Surprisingly, Kara Walker hasn't had a solo show in the UK before. Having been named one of the top 100 influential people in America by Time magazine, and one of most well-known artists in the US, she is hardly new on the scene. Many people here will already be familiar with her work too.
As an artist who has divided her audience and received negative responses from the African American community, she is no stranger to controversy. Walker's work is assaulting, haunting and shocking in its use of antebellum imagery (figures from the era preceding the American Civil War) and of plantation life. At its heart, Walker's work deals with racism, both from past atrocities during the American Civil War and up to the present day. Her use of negative stereotypes and her co-option of the hyper-sexualised black figure are what have raised eyebrows. These figures, so dominant in history, haven't gone away, she believes, and still pervade our collective understanding of how black people are seen and see themselves.

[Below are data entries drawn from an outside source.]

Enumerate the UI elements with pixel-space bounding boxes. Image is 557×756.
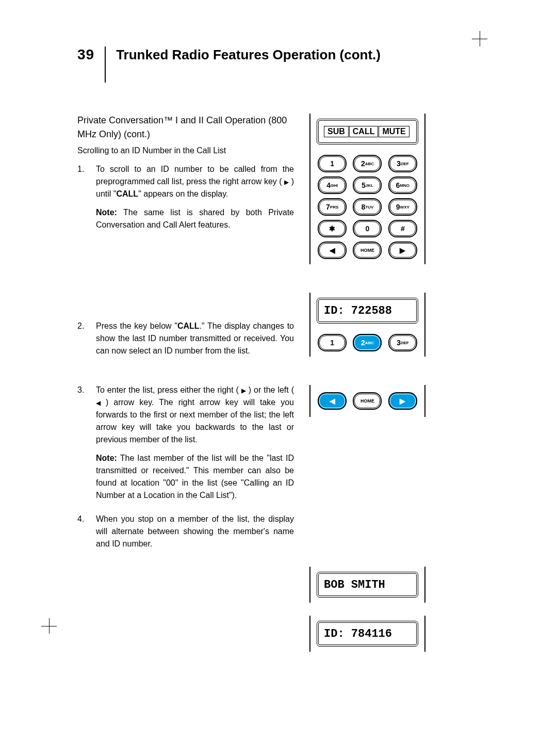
keypad-key: 1 <box>318 334 347 351</box>
keypad-key: 2ABC <box>353 334 382 351</box>
document-page: 39 Trunked Radio Features Operation (con… <box>0 0 557 703</box>
keypad-key: ◀ <box>318 392 347 410</box>
keypad-key: HOME <box>353 242 382 259</box>
content-row: Private Conversation™ I and II Call Oper… <box>77 114 505 652</box>
crop-mark-icon <box>472 31 487 46</box>
step-2: 2. Press the key below "CALL." The displ… <box>77 320 294 363</box>
step-text: ) arrow key. The right arrow key will ta… <box>96 398 294 444</box>
step-number: 3. <box>77 384 89 508</box>
keypad-key: 3DEF <box>388 155 417 172</box>
note-label: Note: <box>96 208 117 217</box>
step-number: 4. <box>77 513 89 556</box>
keypad-key: 6MNO <box>388 176 417 194</box>
step-text: Press the key below " <box>96 321 177 330</box>
subsection-subtitle: Scrolling to an ID Number in the Call Li… <box>77 144 294 157</box>
page-header: 39 Trunked Radio Features Operation (con… <box>77 46 505 83</box>
keypad-key: 1 <box>318 155 347 172</box>
keypad-key: 5JKL <box>353 176 382 194</box>
step-1: 1. To scroll to an ID number to be calle… <box>77 163 294 237</box>
step-text-bold: CALL <box>177 321 200 330</box>
keypad-key: ▶ <box>388 392 417 410</box>
step-text-bold: CALL <box>116 189 138 198</box>
device-figure-3: ◀HOME▶ <box>309 385 425 417</box>
step-text: ) or the left ( <box>246 385 294 394</box>
keypad-key: ✱ <box>318 220 347 237</box>
keypad: ◀HOME▶ <box>317 392 418 410</box>
keypad-key: ▶ <box>388 242 417 259</box>
keypad-key: 9WXY <box>388 198 417 216</box>
note-text: The same list is shared by both Private … <box>96 208 294 229</box>
lcd-segment: MUTE <box>379 126 409 137</box>
device-figure-5: ID: 784116 <box>309 616 425 652</box>
step-number: 2. <box>77 320 89 363</box>
figure-column: SUBCALLMUTE 12ABC3DEF4GHI5JKL6MNO7PRS8TU… <box>309 114 425 652</box>
step-number: 1. <box>77 163 89 237</box>
device-figure-2: ID: 722588 12ABC3DEF <box>309 293 425 357</box>
page-number: 39 <box>77 46 94 63</box>
step-text: " appears on the display. <box>138 189 228 198</box>
keypad-key: 0 <box>353 220 382 237</box>
keypad-key: ◀ <box>318 242 347 259</box>
step-4: 4. When you stop on a member of the list… <box>77 513 294 556</box>
device-figure-1: SUBCALLMUTE 12ABC3DEF4GHI5JKL6MNO7PRS8TU… <box>309 114 425 264</box>
keypad-key: HOME <box>353 392 382 410</box>
lcd-display: ID: 784116 <box>317 621 418 647</box>
title-divider <box>105 46 106 83</box>
step-text: When you stop on a member of the list, t… <box>96 513 294 550</box>
right-arrow-icon: ▶ <box>241 386 246 395</box>
right-arrow-icon: ▶ <box>284 178 289 187</box>
lcd-display: SUBCALLMUTE <box>317 119 418 144</box>
step-text: To scroll to an ID number to be called f… <box>96 165 294 186</box>
keypad: 12ABC3DEF4GHI5JKL6MNO7PRS8TUV9WXY✱0#◀HOM… <box>317 155 418 259</box>
page-title: Trunked Radio Features Operation (cont.) <box>116 46 381 64</box>
lcd-segment: SUB <box>324 126 349 137</box>
note-text: The last member of the list will be the … <box>96 454 294 500</box>
step-text: To enter the list, press either the righ… <box>96 385 241 394</box>
keypad-key: 2ABC <box>353 155 382 172</box>
left-arrow-icon: ◀ <box>96 398 101 408</box>
keypad-key: 3DEF <box>388 334 417 351</box>
step-3: 3. To enter the list, press either the r… <box>77 384 294 508</box>
keypad-key: 7PRS <box>318 198 347 216</box>
subsection-title: Private Conversation™ I and II Call Oper… <box>77 114 294 141</box>
device-figure-4: BOB SMITH <box>309 567 425 603</box>
note-label: Note: <box>96 454 117 462</box>
text-column: Private Conversation™ I and II Call Oper… <box>77 114 294 652</box>
lcd-display: ID: 722588 <box>317 298 418 324</box>
keypad-key: # <box>388 220 417 237</box>
keypad-key: 8TUV <box>353 198 382 216</box>
lcd-display: BOB SMITH <box>317 572 418 598</box>
keypad: 12ABC3DEF <box>317 334 418 351</box>
lcd-segment: CALL <box>349 126 379 137</box>
crop-mark-icon <box>41 618 57 634</box>
keypad-key: 4GHI <box>318 176 347 194</box>
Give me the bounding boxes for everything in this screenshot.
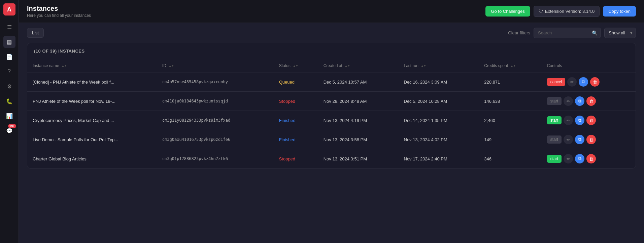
app-logo: A: [3, 3, 15, 16]
col-status[interactable]: Status ▲▼: [274, 59, 318, 72]
stats-icon: 📊: [6, 113, 13, 119]
help-icon: ?: [8, 68, 11, 74]
sidebar-item-help[interactable]: ?: [3, 65, 15, 78]
copy-button[interactable]: ⧉: [575, 135, 584, 144]
chat-badge: 99+: [8, 124, 16, 128]
instance-status: Stopped: [274, 149, 318, 169]
instance-last-run: Dec 14, 2024 1:35 PM: [399, 111, 479, 130]
sort-icon-credits: ▲▼: [510, 65, 516, 67]
copy-token-button[interactable]: Copy token: [603, 6, 636, 17]
instance-last-run: Dec 5, 2024 10:28 AM: [399, 92, 479, 111]
delete-button[interactable]: 🗑: [590, 77, 600, 87]
page-header: Instances Here you can find all your ins…: [19, 0, 644, 23]
table-row: Live Demo - Sample Polls for Our Poll Ty…: [27, 130, 636, 149]
main-content: Instances Here you can find all your ins…: [19, 0, 644, 243]
instance-status: Queued: [274, 72, 318, 92]
sort-icon-name: ▲▼: [62, 65, 67, 67]
copy-button[interactable]: ⧉: [575, 116, 584, 125]
search-input[interactable]: [534, 28, 601, 38]
instance-credits: 346: [479, 149, 541, 169]
col-last-run[interactable]: Last run ▲▼: [399, 59, 479, 72]
instance-name: Charter Global Blog Articles: [27, 149, 157, 169]
edit-button[interactable]: ✏: [567, 77, 577, 87]
instance-name: PNJ Athlete of the Week poll for Nov. 18…: [27, 92, 157, 111]
sort-icon-lastrun: ▲▼: [421, 65, 426, 67]
instance-controls: start ✏ ⧉ 🗑: [542, 92, 636, 111]
page-subtitle: Here you can find all your instances: [27, 13, 91, 18]
sort-icon-created: ▲▼: [345, 65, 350, 67]
show-all-select[interactable]: Show all: [604, 28, 636, 38]
debug-icon: 🐛: [6, 98, 13, 104]
search-icon: 🔍: [592, 30, 598, 36]
delete-button[interactable]: 🗑: [586, 96, 596, 106]
doc-icon: 📄: [6, 54, 13, 60]
edit-button[interactable]: ✏: [564, 96, 573, 106]
extension-version-label: Extension Version: 3.14.0: [545, 9, 595, 14]
sidebar-item-menu[interactable]: ☰: [3, 21, 15, 33]
copy-button[interactable]: ⧉: [575, 154, 584, 163]
cancel-button[interactable]: cancel: [547, 78, 566, 86]
col-id[interactable]: ID ▲▼: [157, 59, 274, 72]
instance-id: cm3g0axu41016753pvkzp6zd1fe6: [157, 130, 274, 149]
show-all-wrapper: Show all: [604, 28, 636, 38]
instance-controls: start ✏ ⧉ 🗑: [542, 111, 636, 130]
instance-last-run: Nov 13, 2024 4:02 PM: [399, 130, 479, 149]
edit-button[interactable]: ✏: [564, 154, 573, 163]
instance-created-at: Dec 5, 2024 10:57 AM: [318, 72, 399, 92]
instance-status: Finished: [274, 111, 318, 130]
delete-button[interactable]: 🗑: [586, 116, 596, 125]
start-button[interactable]: start: [547, 116, 562, 124]
instance-id: cm3g01p17886823pvkz4hn7ztk6: [157, 149, 274, 169]
col-created-at[interactable]: Created at ▲▼: [318, 59, 399, 72]
instance-name: Live Demo - Sample Polls for Our Poll Ty…: [27, 130, 157, 149]
col-credits[interactable]: Credits spent ▲▼: [479, 59, 541, 72]
instance-created-at: Nov 13, 2024 4:19 PM: [318, 111, 399, 130]
instance-name: [Cloned] - PNJ Athlete of the Week poll …: [27, 72, 157, 92]
start-button[interactable]: start: [547, 97, 562, 105]
chat-icon: 💬: [6, 128, 13, 134]
copy-button[interactable]: ⧉: [579, 77, 588, 87]
instance-last-run: Dec 16, 2024 3:09 AM: [399, 72, 479, 92]
instance-status: Stopped: [274, 92, 318, 111]
table-header: Instance name ▲▼ ID ▲▼ Status ▲▼ Created…: [27, 59, 636, 72]
sidebar-item-settings[interactable]: ⚙: [3, 80, 15, 92]
table-section: (10 OF 39) INSTANCES Instance name ▲▼ ID…: [19, 43, 644, 243]
table-body: [Cloned] - PNJ Athlete of the Week poll …: [27, 72, 636, 169]
extension-version-button[interactable]: 🛡 Extension Version: 3.14.0: [534, 6, 600, 17]
col-controls: Controls: [542, 59, 636, 72]
delete-button[interactable]: 🗑: [586, 135, 596, 144]
page-title: Instances: [27, 5, 91, 12]
table-row: PNJ Athlete of the Week poll for Nov. 18…: [27, 92, 636, 111]
sidebar-item-list[interactable]: ▤ List: [3, 36, 15, 48]
delete-button[interactable]: 🗑: [586, 154, 596, 163]
table-row: Charter Global Blog Articles cm3g01p1788…: [27, 149, 636, 169]
sidebar-item-chat[interactable]: 💬 99+: [3, 125, 15, 137]
sidebar-item-stats[interactable]: 📊: [3, 110, 15, 122]
toolbar: List Clear filters 🔍 Show all: [19, 23, 644, 43]
col-instance-name[interactable]: Instance name ▲▼: [27, 59, 157, 72]
instance-credits: 2,460: [479, 111, 541, 130]
instance-created-at: Nov 13, 2024 3:51 PM: [318, 149, 399, 169]
edit-button[interactable]: ✏: [564, 135, 573, 144]
menu-icon: ☰: [7, 24, 12, 30]
instance-credits: 149: [479, 130, 541, 149]
table-title: (10 OF 39) INSTANCES: [27, 43, 636, 59]
sidebar-item-doc[interactable]: 📄: [3, 51, 15, 63]
instance-controls: cancel ✏ ⧉ 🗑: [542, 72, 636, 92]
start-button[interactable]: start: [547, 135, 562, 144]
instance-created-at: Nov 28, 2024 8:48 AM: [318, 92, 399, 111]
goto-challenges-button[interactable]: Go to Challenges: [485, 6, 530, 17]
edit-button[interactable]: ✏: [564, 116, 573, 125]
sidebar-item-debug[interactable]: 🐛: [3, 95, 15, 107]
sidebar: A ☰ ▤ List 📄 ? ⚙ 🐛 📊 💬 99+: [0, 0, 19, 243]
header-title-area: Instances Here you can find all your ins…: [27, 5, 91, 18]
clear-filters-button[interactable]: Clear filters: [508, 30, 530, 35]
list-view-button[interactable]: List: [27, 28, 44, 38]
copy-button[interactable]: ⧉: [575, 96, 584, 106]
instance-credits: 220,871: [479, 72, 541, 92]
instance-credits: 146,638: [479, 92, 541, 111]
instance-controls: start ✏ ⧉ 🗑: [542, 130, 636, 149]
start-button[interactable]: start: [547, 155, 562, 163]
toolbar-right: Clear filters 🔍 Show all: [508, 28, 636, 38]
header-actions: Go to Challenges 🛡 Extension Version: 3.…: [485, 6, 636, 17]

Employing the terms and names of the past, Walker often crosses the line of what is tasteful and acceptable today. She is always keen to make the connection between the past and the present day, and much of her subject matter comes from historical situations coupled with more recent tensions, such as the white supremacist movement, gun crime, or the Obama government.

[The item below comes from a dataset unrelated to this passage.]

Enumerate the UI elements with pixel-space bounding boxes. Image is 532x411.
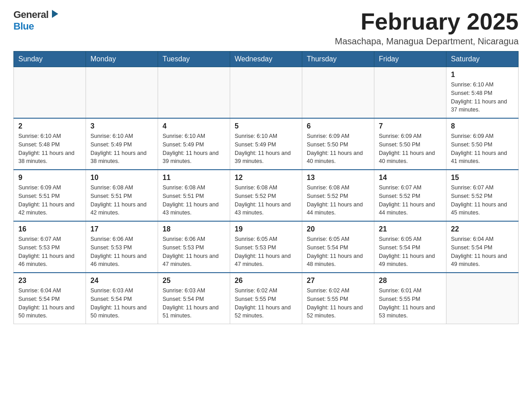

Walker is most well-known for her trademark silhouettes pasted directly onto gallery walls, and they take up much of the space in the Camden Arts Centre's largest room. These panoramas feature scenes of sexual depravity and violence, and create something like a cinematic narrative. Her use of the silhouette strikes a chord with the idea of stereotypes: flattened and vague, they lack detail, but suggest so much. She continues her interest in shadows in the third gallery space with a shadow puppetry film entitled Fall Frum Grace - Miss Pipi's Blue Tale; the story as horrific as the rest of her work.

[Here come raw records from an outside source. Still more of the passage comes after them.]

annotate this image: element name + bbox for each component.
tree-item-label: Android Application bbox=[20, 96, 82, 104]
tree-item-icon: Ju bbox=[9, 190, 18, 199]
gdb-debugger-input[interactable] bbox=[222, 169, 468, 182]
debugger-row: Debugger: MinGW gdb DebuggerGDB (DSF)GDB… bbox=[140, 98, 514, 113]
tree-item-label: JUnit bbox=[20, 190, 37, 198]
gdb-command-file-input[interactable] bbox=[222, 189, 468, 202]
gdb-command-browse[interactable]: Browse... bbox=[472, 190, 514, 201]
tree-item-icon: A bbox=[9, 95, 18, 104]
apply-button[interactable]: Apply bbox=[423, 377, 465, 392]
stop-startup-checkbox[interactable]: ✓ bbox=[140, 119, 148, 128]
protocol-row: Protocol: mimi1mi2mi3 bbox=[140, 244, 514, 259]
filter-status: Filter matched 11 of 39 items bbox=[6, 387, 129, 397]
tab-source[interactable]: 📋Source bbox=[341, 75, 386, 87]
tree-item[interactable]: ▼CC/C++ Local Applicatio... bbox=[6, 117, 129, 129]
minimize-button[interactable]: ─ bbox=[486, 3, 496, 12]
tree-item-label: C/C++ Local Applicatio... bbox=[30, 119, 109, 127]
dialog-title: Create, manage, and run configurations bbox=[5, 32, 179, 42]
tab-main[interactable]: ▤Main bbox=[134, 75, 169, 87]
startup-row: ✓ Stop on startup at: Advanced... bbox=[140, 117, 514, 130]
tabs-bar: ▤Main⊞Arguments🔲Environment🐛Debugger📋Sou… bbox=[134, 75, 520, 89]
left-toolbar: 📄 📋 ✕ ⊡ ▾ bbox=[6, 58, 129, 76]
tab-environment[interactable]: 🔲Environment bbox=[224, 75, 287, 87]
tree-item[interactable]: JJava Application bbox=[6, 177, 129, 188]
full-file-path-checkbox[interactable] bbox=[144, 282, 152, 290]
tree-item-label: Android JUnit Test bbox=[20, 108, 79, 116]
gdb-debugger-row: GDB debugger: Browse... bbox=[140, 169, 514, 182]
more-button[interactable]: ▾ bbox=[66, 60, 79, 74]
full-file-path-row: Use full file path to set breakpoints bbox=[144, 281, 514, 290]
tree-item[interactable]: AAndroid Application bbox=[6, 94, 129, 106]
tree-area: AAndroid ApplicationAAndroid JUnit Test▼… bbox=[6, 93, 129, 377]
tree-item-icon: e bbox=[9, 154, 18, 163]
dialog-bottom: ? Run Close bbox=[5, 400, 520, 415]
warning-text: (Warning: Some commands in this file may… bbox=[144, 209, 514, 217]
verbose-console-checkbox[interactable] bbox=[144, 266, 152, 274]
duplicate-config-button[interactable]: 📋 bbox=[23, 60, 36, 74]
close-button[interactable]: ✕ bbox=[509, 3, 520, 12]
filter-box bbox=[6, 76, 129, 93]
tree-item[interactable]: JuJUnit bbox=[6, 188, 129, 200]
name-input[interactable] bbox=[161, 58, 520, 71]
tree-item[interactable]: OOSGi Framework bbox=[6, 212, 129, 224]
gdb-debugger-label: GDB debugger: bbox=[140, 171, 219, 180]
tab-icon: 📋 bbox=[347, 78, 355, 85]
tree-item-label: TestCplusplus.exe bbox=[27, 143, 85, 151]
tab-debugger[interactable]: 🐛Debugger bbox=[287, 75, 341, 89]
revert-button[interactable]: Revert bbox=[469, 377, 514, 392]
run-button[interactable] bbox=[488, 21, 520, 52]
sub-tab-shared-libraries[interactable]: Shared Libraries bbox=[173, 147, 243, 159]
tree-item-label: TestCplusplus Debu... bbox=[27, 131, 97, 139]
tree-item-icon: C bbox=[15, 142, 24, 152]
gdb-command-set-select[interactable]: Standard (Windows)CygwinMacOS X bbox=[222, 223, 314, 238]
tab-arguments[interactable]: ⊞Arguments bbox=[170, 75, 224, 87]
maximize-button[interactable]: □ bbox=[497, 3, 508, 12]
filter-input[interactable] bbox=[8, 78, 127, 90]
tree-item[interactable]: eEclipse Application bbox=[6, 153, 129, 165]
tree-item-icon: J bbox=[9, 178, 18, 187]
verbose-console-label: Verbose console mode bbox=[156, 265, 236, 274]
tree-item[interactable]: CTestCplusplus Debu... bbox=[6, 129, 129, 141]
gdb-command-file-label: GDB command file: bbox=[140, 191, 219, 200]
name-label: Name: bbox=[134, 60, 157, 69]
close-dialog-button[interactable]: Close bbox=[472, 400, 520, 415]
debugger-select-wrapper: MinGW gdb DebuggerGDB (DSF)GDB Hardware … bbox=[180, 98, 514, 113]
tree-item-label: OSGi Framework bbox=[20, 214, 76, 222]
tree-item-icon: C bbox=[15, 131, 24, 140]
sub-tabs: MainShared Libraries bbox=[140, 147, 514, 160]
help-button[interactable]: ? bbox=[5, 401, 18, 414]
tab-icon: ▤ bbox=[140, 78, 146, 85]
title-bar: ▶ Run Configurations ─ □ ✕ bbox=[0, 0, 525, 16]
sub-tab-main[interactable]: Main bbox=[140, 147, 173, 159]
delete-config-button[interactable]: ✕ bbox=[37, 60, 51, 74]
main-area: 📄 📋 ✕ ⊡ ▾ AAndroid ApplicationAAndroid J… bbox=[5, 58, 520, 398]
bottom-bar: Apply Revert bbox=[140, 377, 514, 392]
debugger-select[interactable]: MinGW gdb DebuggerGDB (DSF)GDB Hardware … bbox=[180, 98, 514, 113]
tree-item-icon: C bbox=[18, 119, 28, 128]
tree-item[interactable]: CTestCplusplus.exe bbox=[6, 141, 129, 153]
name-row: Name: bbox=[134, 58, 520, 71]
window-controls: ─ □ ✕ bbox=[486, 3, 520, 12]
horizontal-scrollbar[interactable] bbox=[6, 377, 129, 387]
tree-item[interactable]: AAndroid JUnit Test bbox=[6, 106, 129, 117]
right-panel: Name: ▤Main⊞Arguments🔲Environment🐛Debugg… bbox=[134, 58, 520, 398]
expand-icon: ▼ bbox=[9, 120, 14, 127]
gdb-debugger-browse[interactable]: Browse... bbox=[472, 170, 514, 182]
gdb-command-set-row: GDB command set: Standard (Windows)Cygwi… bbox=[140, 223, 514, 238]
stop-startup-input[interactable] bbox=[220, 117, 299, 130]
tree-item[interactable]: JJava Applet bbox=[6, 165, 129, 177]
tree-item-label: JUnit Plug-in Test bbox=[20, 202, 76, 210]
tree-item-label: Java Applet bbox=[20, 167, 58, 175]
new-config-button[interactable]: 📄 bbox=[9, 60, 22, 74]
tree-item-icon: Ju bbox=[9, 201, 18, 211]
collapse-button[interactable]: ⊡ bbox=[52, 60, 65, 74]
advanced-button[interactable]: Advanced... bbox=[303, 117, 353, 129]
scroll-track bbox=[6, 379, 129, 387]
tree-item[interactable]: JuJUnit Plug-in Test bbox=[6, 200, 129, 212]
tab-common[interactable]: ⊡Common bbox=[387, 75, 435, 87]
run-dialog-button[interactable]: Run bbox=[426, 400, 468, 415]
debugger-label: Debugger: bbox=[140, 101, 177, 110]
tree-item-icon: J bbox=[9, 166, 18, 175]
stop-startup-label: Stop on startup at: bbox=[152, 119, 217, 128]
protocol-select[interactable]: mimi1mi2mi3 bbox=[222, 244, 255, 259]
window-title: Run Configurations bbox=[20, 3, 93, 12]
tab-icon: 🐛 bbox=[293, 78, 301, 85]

Whilst this exhibition may not be large, it does contain a new style of Walker's work not seen before in the UK. Her series of graphite drawings are described by Walker as dust jackets for books that are yet to be written. Entitled Dust Jackets for the Nigerrati, Walker directly references the Harlem Renaissance intellectuals, as they were described by New York editor Wallace Thurman. Other moments in history pervade her work; one drawing in particular features the lynching of a woman that Walker found described in detail in The Daily Constitution, 1878.
The graphite pieces mark a departure from Walker's silhouette work and in a sense, a loss of some of her power. By employing silhouette and puppetry techniques, Walker was able to draw on the wealth of associations that both these crafts and their narratives conjure. Playing on the tension between children's tales and provocative and disturbing content causes a disorientation that has earned Walker much admiration. But what is lost in this change of medium is gained in the passion and direct hand of the artist herself. Walker radically challenges the history and representation of the black community, earning herself much criticism from other black artists such as Betye Saar, who campaigned to have her pictures removed from public galleries. But as a sharp intellectual – she was the second youngest recipient of the prestigious "genius" grant from the MacArthur Foundation – Walker refuses the assumption that there can only be one black history. Preferring a history that acknowledges fantasy, facts and illusions, Walker lets her artwork explode the boundaries. She will be criticised – a fact she is fully aware of – but her artwork is unforgettable.